# Columbia University, your thoughts?



## Cine (Jul 16, 2007)

What you think about it's film school?


----------



## Evan (Jul 16, 2007)

the film program is only an MFA is it not? Anyways, i think is easily in the top 5 film programs in the united states.


----------



## Cine (Jul 16, 2007)

> Originally posted by Evan:
> the film program is only an MFA is it not? Anyways, i think is easily in the top 5 film programs in the united states.



I heard it has undergradute program too.

P.S. what other film schools are put in this top? Chapman? USC? UCLA? NYU? FSU?


----------



## sa (Jul 16, 2007)

Columbia's film production program is only on the MFA level. They do have an undergrad film studies program, but it's very different than the MFA. 

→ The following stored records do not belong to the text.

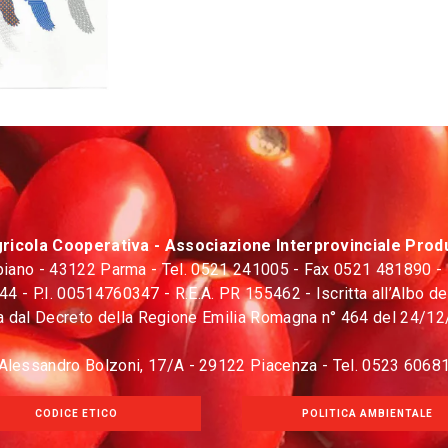
gricola Cooperativa - Associazione Interprovinciale Produ
° piano - 43122 Parma - Tel. 0521 241005 - Fax 0521 481890 -
 - P.I. 00514760347 - R.E.A. PR 155462 - Iscritta all’Albo d
a dal Decreto della Regione Emilia Romagna n° 464 del 24/12/9
a Alessandro Bolzoni, 17/A - 29122 Piacenza - Tel. 0523 606
CODICE ETICO
POLITICA AMBIENTALE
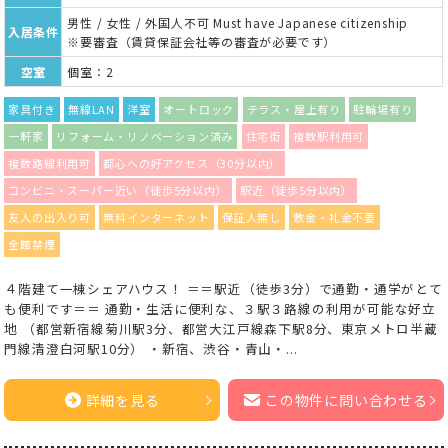
男性 / 女性 / 外国人不可 Must have Japanese citizenship
入居条件
※要審査（賃貸保証会社等の審査が必要です）
空室
個室：2
家具付き
無線LAN
洋室
オートロック
テラス・屋上有り
駐輪場有り
一軒家
リフォーム・リノベーション済み
住宅街
複数駅利用可
複数路線利用可
都心への好アクセス（30分以内）
コンビニ・スーパー近い（徒歩5分以内）
駅近（徒歩5分以内）
友人の出入り可
無料インターネット
保証人無し
敷金・礼金不要
全館禁煙
４階建て一棟シェアハウス！ ＝＝駅近（徒歩3分）で通勤・通学がとて
も便利です＝＝ 通勤・生活に便利な、３駅３路線の利用が可能な好立
地 （都営新宿線菊川駅3分、都営大江戸線森下駅8分、東京メトロ半蔵
門線清澄白河駅10分） ・新宿、渋谷・青山・...
詳細を見る
この物件に問い合わせる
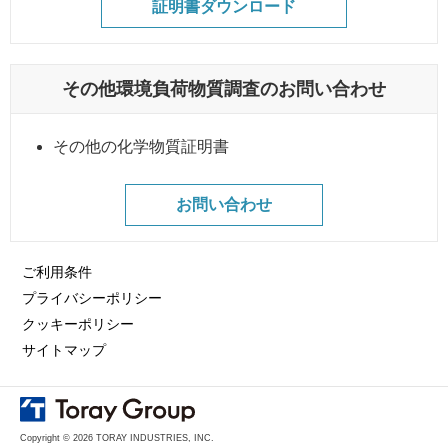
証明書ダウンロード
その他環境負荷物質調査のお問い合わせ
その他の化学物質証明書
お問い合わせ
ご利用条件
プライバシーポリシー
クッキーポリシー
サイトマップ
Copyright © 2026 TORAY INDUSTRIES, INC.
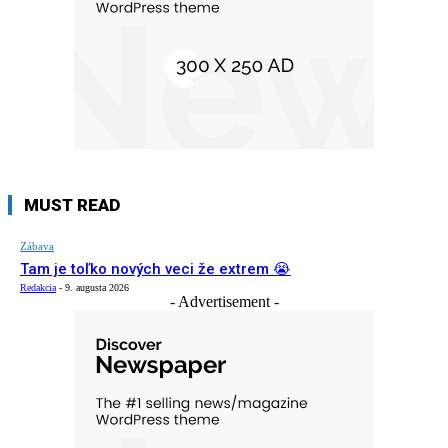
MUST READ
Zábava
Tam je toľko nových veci že extrem 😭
Redakcia
-
9. augusta 2026
- Advertisement -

I personally think Columbia is the best film school out there. There are a lot of other threads related to film grad programs you could check out for more on Columbia.


----------



## Cine (Jul 17, 2007)

> Originally posted by sa:
> Columbia's film production program is only on the MFA level. They do have an undergrad film studies program, but it's very different than the MFA.
> 
> I personally think Columbia is the best film school out there. There are a lot of other threads related to film grad programs you could check out for more on Columbia.



Thank you, I will.


----------



## Evan (Jul 17, 2007)

> I personally think Columbia is the best film school out there.



i totally agree


----------



## M. Night Fan (Jul 17, 2007)

In terms of equipment Columbia doesn't have best best out there, however their professors are some of the best. I have a friend who is a film major there and he is networking like crazy do to the fact the professors have been in the industry.


----------